_ASSIGNMENT_
Counting only lines that contain "Sleeping", how many are there in the records below? Give the figure alone.
[Opening TASK DATA section]
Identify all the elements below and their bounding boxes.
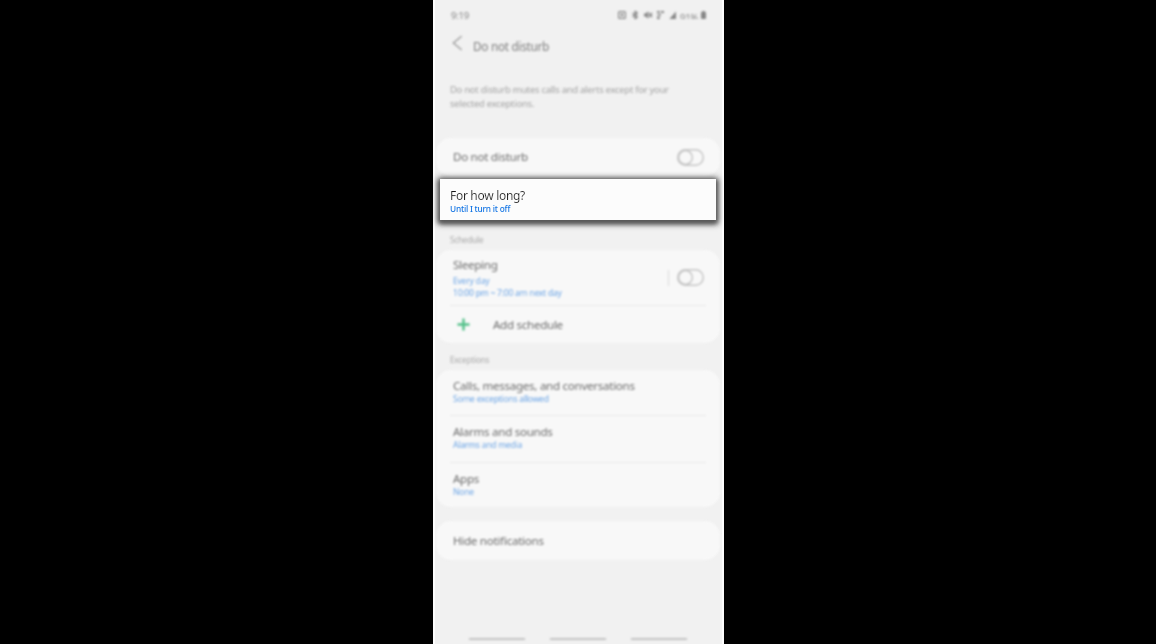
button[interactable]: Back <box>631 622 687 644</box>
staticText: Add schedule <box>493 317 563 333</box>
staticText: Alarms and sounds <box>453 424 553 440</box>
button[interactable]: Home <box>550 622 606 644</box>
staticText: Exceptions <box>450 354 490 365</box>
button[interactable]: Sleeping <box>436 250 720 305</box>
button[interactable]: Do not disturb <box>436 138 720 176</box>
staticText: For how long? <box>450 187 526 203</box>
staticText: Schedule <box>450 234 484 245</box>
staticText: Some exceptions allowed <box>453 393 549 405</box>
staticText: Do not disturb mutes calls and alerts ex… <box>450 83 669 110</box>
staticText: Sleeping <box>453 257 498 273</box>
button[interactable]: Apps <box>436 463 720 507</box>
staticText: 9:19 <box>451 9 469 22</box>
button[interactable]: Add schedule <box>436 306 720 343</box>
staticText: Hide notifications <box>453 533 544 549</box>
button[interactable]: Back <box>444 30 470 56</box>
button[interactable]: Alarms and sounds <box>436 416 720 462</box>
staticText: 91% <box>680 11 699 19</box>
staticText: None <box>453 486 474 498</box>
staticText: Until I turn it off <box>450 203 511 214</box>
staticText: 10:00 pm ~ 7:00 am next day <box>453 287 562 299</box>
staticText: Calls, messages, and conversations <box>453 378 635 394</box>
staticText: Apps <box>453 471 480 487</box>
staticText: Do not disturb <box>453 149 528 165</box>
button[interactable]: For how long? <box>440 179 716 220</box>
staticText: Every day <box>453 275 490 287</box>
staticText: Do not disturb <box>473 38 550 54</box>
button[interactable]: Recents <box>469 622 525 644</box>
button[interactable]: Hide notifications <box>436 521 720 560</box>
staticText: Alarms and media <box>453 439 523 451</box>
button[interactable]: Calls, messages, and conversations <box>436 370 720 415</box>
[Closing TASK DATA section]
_WRITTEN ANSWER_
2